Special Ops Commander, Congress Evaluate Human Rights Law
By Amaani Lyle
American Forces Press Service
WASHINGTON, March 6, 2013 The commander of U.S. Special Operations Command responded to lawmakers’ questions about the Leahy Amendment, which prohibits U.S. military assistance to foreign military units that violate human rights and restricts U.S. aid to abusive security forces overseas.
Navy Adm. William H. McRaven told the House Armed Services Committee that the “poison person, poison unit” policy mandates human rights vetting and applies to all U.S. military and law enforcement assistance worldwide.

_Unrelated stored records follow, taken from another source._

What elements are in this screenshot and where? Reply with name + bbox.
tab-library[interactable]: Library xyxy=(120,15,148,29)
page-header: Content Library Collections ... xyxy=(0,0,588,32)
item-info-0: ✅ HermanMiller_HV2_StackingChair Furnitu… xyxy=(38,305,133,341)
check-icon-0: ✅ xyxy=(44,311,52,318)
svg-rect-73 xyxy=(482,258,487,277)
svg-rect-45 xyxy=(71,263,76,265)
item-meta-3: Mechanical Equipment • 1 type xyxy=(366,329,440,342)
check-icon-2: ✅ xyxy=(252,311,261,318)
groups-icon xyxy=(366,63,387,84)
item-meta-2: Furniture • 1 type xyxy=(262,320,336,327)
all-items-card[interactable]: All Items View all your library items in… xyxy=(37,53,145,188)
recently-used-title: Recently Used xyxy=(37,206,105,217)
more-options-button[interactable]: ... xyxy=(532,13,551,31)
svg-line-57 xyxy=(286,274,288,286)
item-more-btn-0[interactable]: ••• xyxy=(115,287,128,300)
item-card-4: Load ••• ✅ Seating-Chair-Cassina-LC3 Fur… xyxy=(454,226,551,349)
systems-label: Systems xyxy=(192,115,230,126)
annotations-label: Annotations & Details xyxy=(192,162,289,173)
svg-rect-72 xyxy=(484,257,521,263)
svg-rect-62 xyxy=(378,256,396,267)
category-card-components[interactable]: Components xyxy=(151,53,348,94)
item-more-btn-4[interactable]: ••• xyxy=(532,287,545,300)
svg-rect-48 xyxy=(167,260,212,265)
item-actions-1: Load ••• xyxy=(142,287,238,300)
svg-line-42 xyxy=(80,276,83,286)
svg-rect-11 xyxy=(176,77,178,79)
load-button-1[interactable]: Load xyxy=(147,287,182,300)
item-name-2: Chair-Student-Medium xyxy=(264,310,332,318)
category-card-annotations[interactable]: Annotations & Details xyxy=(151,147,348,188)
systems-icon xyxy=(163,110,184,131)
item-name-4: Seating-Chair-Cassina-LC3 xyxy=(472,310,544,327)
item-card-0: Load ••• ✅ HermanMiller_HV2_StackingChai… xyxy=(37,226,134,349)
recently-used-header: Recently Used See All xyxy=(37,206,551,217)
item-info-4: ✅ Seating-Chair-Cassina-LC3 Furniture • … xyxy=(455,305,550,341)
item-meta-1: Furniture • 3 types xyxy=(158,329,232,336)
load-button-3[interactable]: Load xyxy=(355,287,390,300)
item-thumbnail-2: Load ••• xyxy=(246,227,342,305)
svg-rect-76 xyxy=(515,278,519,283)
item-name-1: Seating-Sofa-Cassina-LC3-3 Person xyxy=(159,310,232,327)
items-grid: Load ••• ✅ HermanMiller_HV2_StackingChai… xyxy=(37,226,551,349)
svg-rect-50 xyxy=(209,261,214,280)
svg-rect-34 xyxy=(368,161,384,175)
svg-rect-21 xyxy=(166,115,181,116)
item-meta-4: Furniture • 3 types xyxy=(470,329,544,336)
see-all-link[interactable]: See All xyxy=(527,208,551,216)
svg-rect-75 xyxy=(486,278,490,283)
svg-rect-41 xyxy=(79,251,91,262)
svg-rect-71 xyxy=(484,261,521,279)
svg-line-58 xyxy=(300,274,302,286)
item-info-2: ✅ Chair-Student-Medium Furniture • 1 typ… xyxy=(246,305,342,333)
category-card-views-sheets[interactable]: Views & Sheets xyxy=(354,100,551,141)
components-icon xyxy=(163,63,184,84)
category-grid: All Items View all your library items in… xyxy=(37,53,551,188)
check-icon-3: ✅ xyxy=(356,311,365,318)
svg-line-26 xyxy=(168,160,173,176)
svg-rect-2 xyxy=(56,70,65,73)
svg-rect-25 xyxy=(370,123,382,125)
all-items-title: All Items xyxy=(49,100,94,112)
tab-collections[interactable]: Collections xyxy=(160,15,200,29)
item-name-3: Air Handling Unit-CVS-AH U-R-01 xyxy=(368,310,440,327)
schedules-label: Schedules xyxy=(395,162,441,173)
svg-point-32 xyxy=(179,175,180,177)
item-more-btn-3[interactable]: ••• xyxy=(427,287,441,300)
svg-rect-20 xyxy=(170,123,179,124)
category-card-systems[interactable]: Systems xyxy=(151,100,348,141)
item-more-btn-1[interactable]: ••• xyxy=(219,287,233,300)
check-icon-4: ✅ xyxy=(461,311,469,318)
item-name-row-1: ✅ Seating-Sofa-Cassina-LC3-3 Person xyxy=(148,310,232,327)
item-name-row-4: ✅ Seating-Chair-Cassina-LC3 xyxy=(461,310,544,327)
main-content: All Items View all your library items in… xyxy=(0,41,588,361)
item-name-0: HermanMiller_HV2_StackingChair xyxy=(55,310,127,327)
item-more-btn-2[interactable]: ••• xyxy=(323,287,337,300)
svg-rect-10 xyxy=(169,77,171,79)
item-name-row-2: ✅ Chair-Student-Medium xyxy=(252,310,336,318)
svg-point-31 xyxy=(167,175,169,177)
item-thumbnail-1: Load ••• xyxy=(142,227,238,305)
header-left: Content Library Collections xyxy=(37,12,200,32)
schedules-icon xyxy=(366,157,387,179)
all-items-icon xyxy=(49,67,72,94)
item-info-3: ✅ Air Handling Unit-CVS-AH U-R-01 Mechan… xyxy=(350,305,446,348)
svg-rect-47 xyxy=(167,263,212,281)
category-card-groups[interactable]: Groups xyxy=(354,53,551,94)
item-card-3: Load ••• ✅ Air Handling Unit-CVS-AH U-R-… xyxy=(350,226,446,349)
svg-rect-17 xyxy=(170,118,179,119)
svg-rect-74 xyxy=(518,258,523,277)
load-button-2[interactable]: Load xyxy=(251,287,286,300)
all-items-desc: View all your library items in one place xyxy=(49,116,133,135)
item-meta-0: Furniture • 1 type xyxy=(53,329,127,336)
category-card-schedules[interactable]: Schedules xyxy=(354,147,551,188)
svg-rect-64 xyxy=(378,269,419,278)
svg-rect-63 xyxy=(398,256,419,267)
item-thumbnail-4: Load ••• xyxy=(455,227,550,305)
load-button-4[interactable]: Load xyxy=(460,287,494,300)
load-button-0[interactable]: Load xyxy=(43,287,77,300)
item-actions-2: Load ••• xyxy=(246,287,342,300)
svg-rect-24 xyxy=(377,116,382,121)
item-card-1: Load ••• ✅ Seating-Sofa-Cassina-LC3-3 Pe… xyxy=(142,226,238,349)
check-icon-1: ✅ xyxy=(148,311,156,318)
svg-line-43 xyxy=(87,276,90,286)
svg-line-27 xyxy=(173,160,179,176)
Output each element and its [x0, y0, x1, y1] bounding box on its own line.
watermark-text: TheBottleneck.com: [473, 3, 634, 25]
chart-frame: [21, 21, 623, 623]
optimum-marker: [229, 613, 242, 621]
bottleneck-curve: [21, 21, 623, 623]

Committee members referred to recent incidents in Mali, where some of that nation’s soldiers allegedly engaged in torture, summary executions, and kidnapping since fighting in northern Mali resumed in January 2013.
“We try to teach [foreign nation forces] what we think right looks like [from] good order and discipline, to civilian rules of the military to human rights,” McRaven said.
Socom units face the ongoing challenge of working with international partners to strengthen accountability efforts and civilian protection to help prevent further abuses.
But the law, the admiral acknowledged, inherently restricts special operations from offering assistance to units that may require U.S. assistance to practice ethical behavior.
“If the individual has committed a human rights violation, then by default we have to go back, relook the entire unit [and] potentially step away from that unit … at a time when we probably need to engage them more than ever before,” McRaven said.
McRaven assured legislators that U.S. forces conduct appropriate human rights vetting in accordance to the law and policy.